_TASK DIRECTIONS_. Only an exact copy of the entries, stripped of pictures, will serve as the answer.

Collected data entries
★ ★ ★ ★ ★ ★ ★

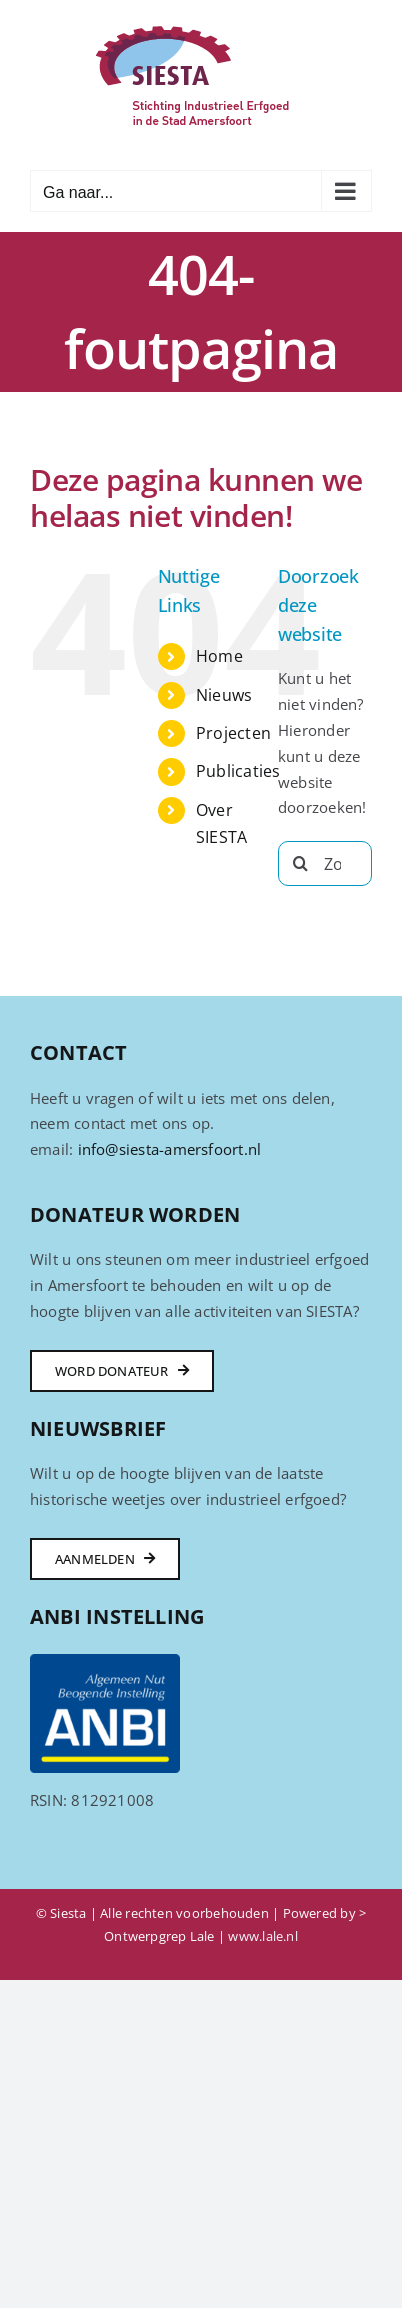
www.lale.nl (262, 1936)
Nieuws (224, 695)
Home (219, 656)
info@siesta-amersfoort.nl (170, 1149)
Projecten (233, 733)
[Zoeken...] (325, 863)
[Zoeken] (300, 863)
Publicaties (238, 771)
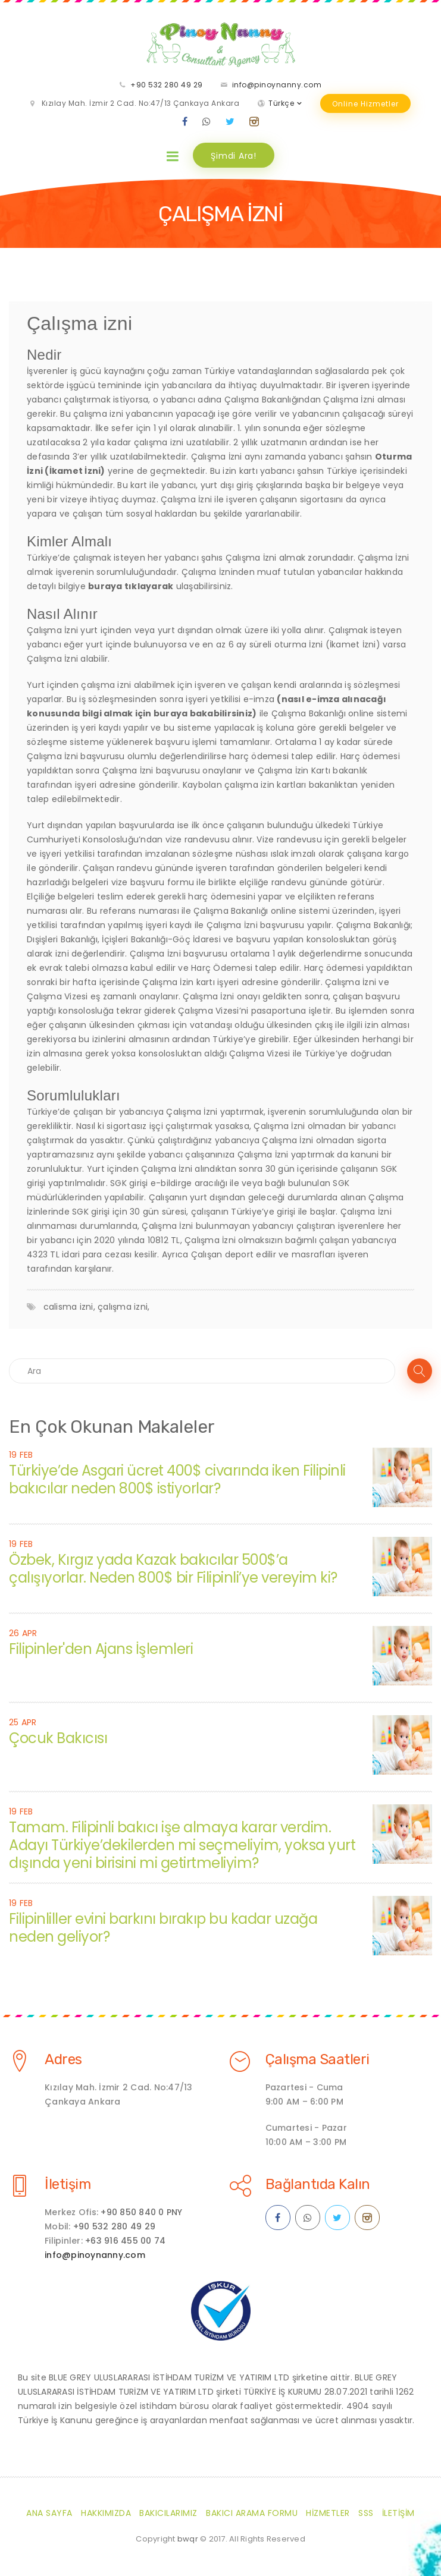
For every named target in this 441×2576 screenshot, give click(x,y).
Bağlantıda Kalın (317, 2184)
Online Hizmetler (365, 104)
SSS (366, 2513)
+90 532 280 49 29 (166, 85)
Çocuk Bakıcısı (58, 1738)
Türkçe (281, 103)
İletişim (67, 2184)
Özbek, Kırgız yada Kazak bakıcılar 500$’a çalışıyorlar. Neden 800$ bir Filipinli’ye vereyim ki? (173, 1568)
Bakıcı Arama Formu (252, 2513)
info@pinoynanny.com (277, 85)
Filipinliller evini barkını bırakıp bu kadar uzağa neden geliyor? (163, 1927)
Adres (63, 2059)
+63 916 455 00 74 (125, 2241)
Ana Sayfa (49, 2513)
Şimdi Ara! (234, 156)
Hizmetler (328, 2513)
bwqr (187, 2538)
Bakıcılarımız (168, 2513)
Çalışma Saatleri (317, 2059)
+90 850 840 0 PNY (141, 2212)
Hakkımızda (106, 2513)
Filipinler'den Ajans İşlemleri (101, 1649)
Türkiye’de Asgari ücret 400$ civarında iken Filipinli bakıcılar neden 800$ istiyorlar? (177, 1479)
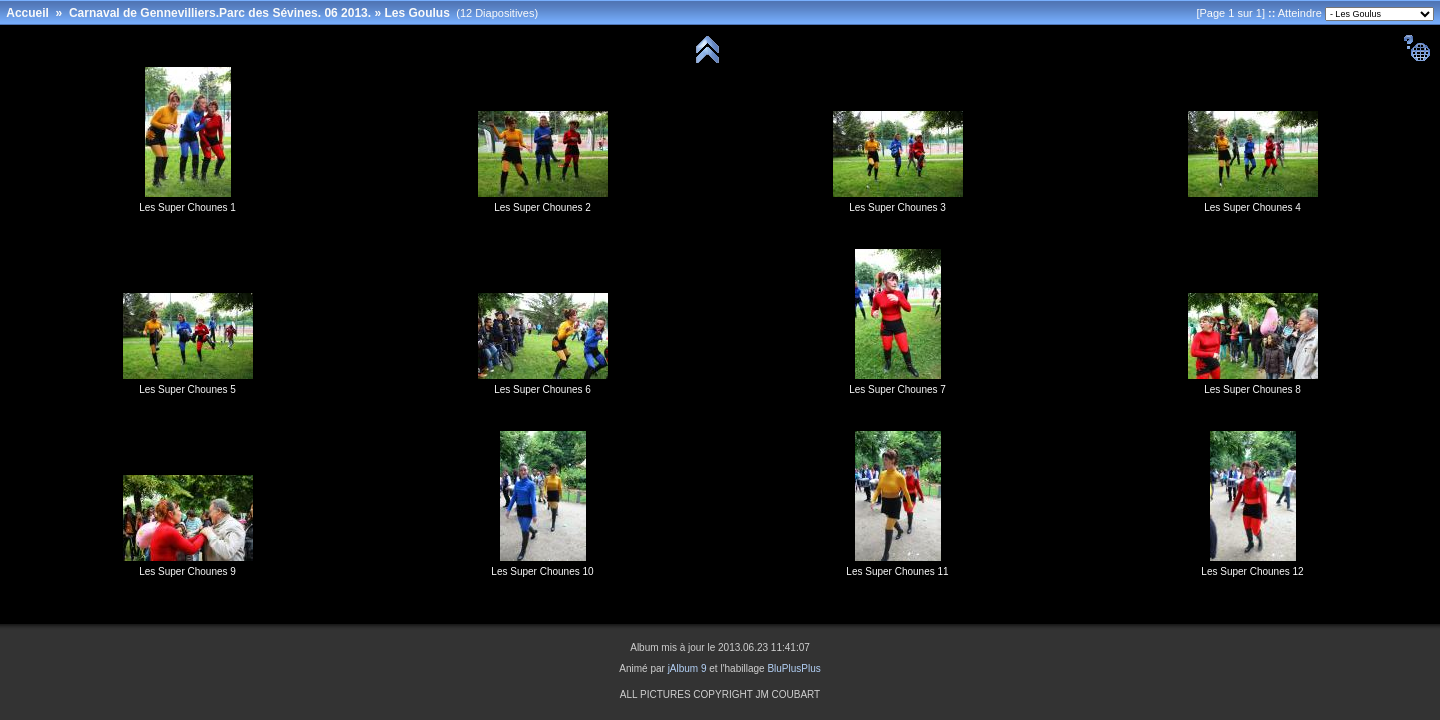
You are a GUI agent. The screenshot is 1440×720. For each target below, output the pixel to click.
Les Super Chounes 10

★ ★ ★ ★ ★ ★ ★

_EXERCISE ANSWER_.
www.lale.nl (262, 1936)
Nieuws (224, 695)
Home (219, 656)
info@siesta-amersfoort.nl (170, 1149)
Projecten (233, 733)
[Zoeken...] (325, 863)
[Zoeken] (300, 863)
Publicaties (238, 771)
For every named target in this 441×2576 screenshot, give click(x,y).
Bağlantıda Kalın (317, 2184)
Online Hizmetler (365, 104)
SSS (366, 2513)
+90 532 280 49 29 (166, 85)
Çocuk Bakıcısı (58, 1738)
Türkçe (281, 103)
İletişim (67, 2184)
Özbek, Kırgız yada Kazak bakıcılar 500$’a çalışıyorlar. Neden 800$ bir Filipinli’ye vereyim ki? (173, 1568)
Bakıcı Arama Formu (252, 2513)
info@pinoynanny.com (277, 85)
Filipinliller evini barkını bırakıp bu kadar uzağa neden geliyor? (163, 1927)
Adres (63, 2059)
+63 916 455 00 74 (125, 2241)
Ana Sayfa (49, 2513)
Şimdi Ara! (234, 156)
Hizmetler (328, 2513)
bwqr (187, 2538)
Bakıcılarımız (168, 2513)
Çalışma Saatleri (317, 2059)
+90 850 840 0 PNY (141, 2212)
Hakkımızda (106, 2513)
Filipinler'den Ajans İşlemleri (101, 1649)
Türkiye’de Asgari ücret 400$ civarında iken Filipinli bakıcılar neden 800$ istiyorlar? (177, 1479)
You are a GUI agent. The screenshot is 1440×720. For each target below, output the pixel to click.
Les Super Chounes 10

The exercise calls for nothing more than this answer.